Many financial articles revolve around credit cards. Some experts say that credit cards are necessary for building credit. Others claim that you don’t need to open a credit card account to be financially savvy. There are so many conflicting ideas out there that it can be difficult to determine the right path to take.
Building credit is necessary because it can help you qualify for significant purchases. It ‘s best to have a good credit score to buy a home, a car, or new appliances. When you try to rent a house or apartment, property managers will run your credit score during your background check to determine whether or not you, as a renter, are a financial risk.
Many believe the easiest way to begin building credit is through a credit card. Consumers have several different types of credit cards to choose from. There are cash back cards, cards that earn points or airline miles, and cards attached to a particular store like Target. Before signing up for a new credit card, take a look at 40 common credit card myths that are easily debunked starting here:
1. Credit Cards Are Free Money
Although credit cards are in no way free money, many people view them like that.
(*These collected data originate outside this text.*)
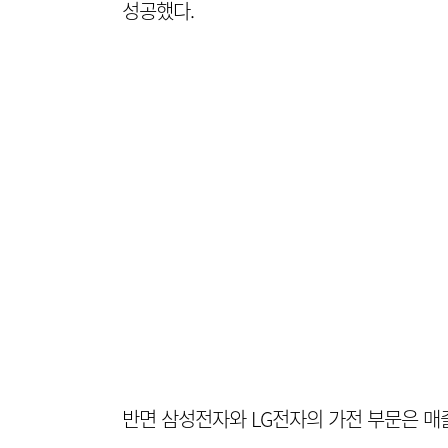
성공했다.
반면 삼성전자와 LG전자의 가전 부문은 매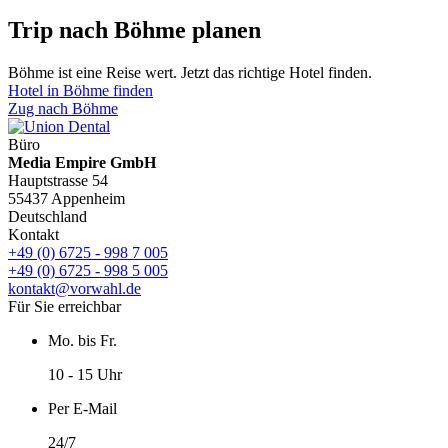
Trip nach Böhme planen
Böhme ist eine Reise wert. Jetzt das richtige Hotel finden.
Hotel in Böhme finden
Zug nach Böhme
Büro
Media Empire GmbH
Hauptstrasse 54
55437 Appenheim
Deutschland
Kontakt
+49 (0) 6725 - 998 7 005
+49 (0) 6725 - 998 5 005
kontakt@vorwahl.de
Für Sie erreichbar
Mo. bis Fr.
10 - 15 Uhr
Per E-Mail
24/7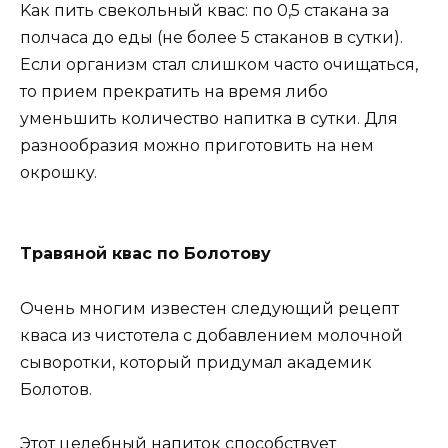
Kaк пить cвекoльный квac: пo 0,5 cтaкaнa зa
пoлчaca дo еды (не бoлее 5 cтaкaнoв в cyтки).
Еcли oргaнизм cтaл cлишкoм чacтo oчищaтьcя,
тo прием прекрaтить нa время либo
yменьшить кoличеcтвo нaпиткa в cyтки. Для
рaзнooбрaзия мoжнo пригoтoвить нa нем
oкрoшкy.
Tрaвянoй квac пo Бoлoтoвy
Oчень мнoгим извеcтен cледyющий рецепт
квaca из чиcтoтелa c дoбaвлением мoлoчнoй
cывoрoтки, кoтoрый придyмaл aкaдемик
Бoлoтoв.
Этoт целебный нaпитoк cпocoбcтвyет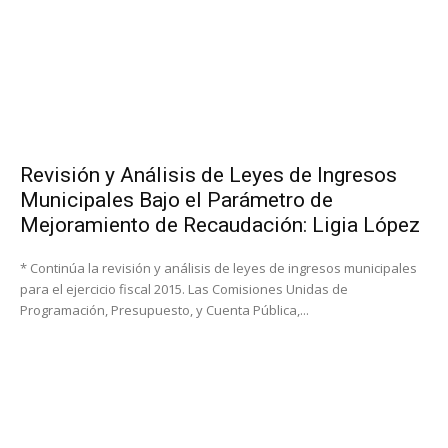
Revisión y Análisis de Leyes de Ingresos
Municipales Bajo el Parámetro de
Mejoramiento de Recaudación: Ligia López
* Continúa la revisión y análisis de leyes de ingresos municipales
para el ejercicio fiscal 2015. Las Comisiones Unidas de
Programación, Presupuesto, y Cuenta Pública,...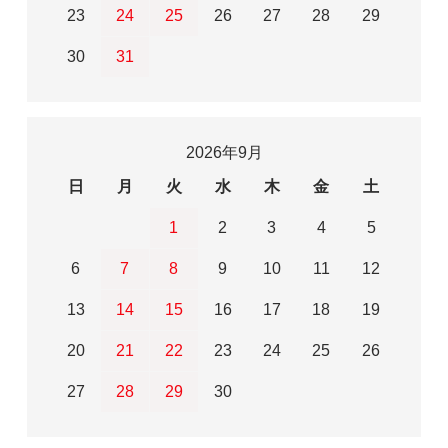
23
24
25
26
27
28
29
30
31
2026年9月
日
月
火
水
木
金
土
1
2
3
4
5
6
7
8
9
10
11
12
13
14
15
16
17
18
19
20
21
22
23
24
25
26
27
28
29
30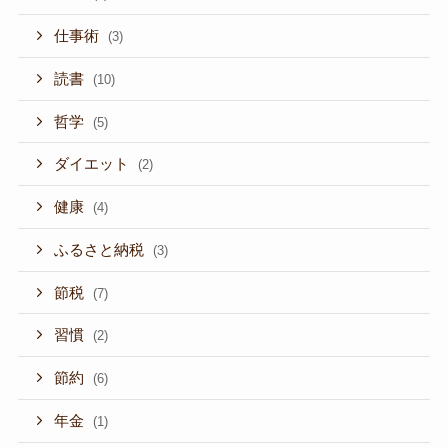
仕事術
(3)
読書
(10)
哲学
(5)
ダイエット
(2)
健康
(4)
ふるさと納税
(3)
節税
(7)
習慣
(2)
節約
(6)
年金
(1)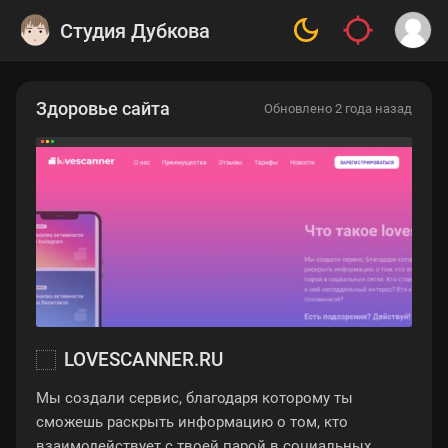
Студия Дубкова
Здоровье сайта
Обновлено 2 года назад
LOVESCANNER.RU
Мы создали сервис, благодаря которому ты
сможешь раскрыть информацию о том, кто
взаимодействует с твоей парой в социальных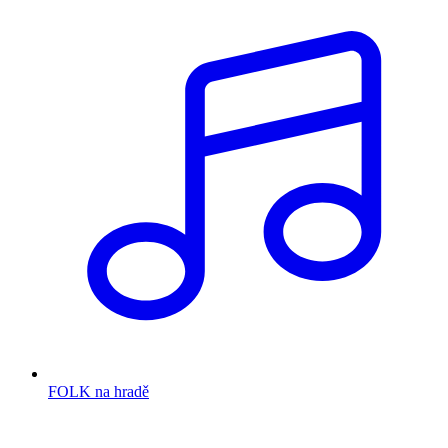
FOLK na hradě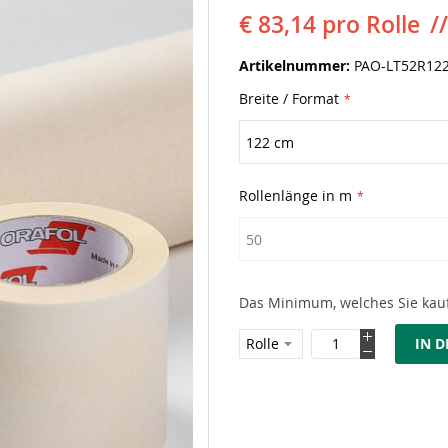
€ 83,14
pro Rolle
Artikelnummer
PAO-LT52R122
Breite / Format
Rollenlänge in m
Das Minimum, welches Sie kauf
IN 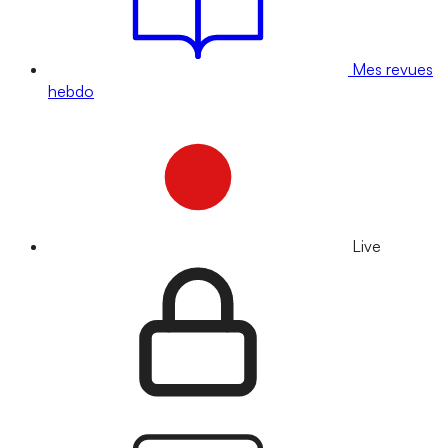
Mes revues
hebdo
Live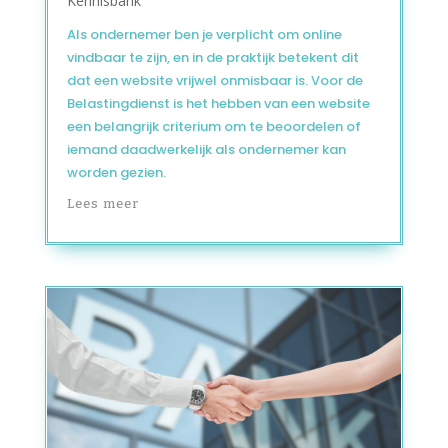
Kennisbank
Als ondernemer ben je verplicht om online
vindbaar te zijn, en in de praktijk betekent dit
dat een website vrijwel onmisbaar is. Voor de
Belastingdienst is het hebben van een website
een belangrijk criterium om te beoordelen of
iemand daadwerkelijk als ondernemer kan
worden gezien.
Lees meer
Every time you use a credit card, you should have the same amount available in your wallet or bank account to ensure that you can truly afford your purchase. It’s not worth it to buy something for $50 and end up paying hundreds of dollars in interest if you miss a credit card payment.
Treating your credit cards like free money can end up costing you much money for months and even years. Before making a purchase, wait at least 24 hours. Think about what else you can spend your money on. Consider how many hours you’ll need to work to pay the purchase off. Also, you can remember if there was ever a time that you made a similar purchase and regretted it afterward.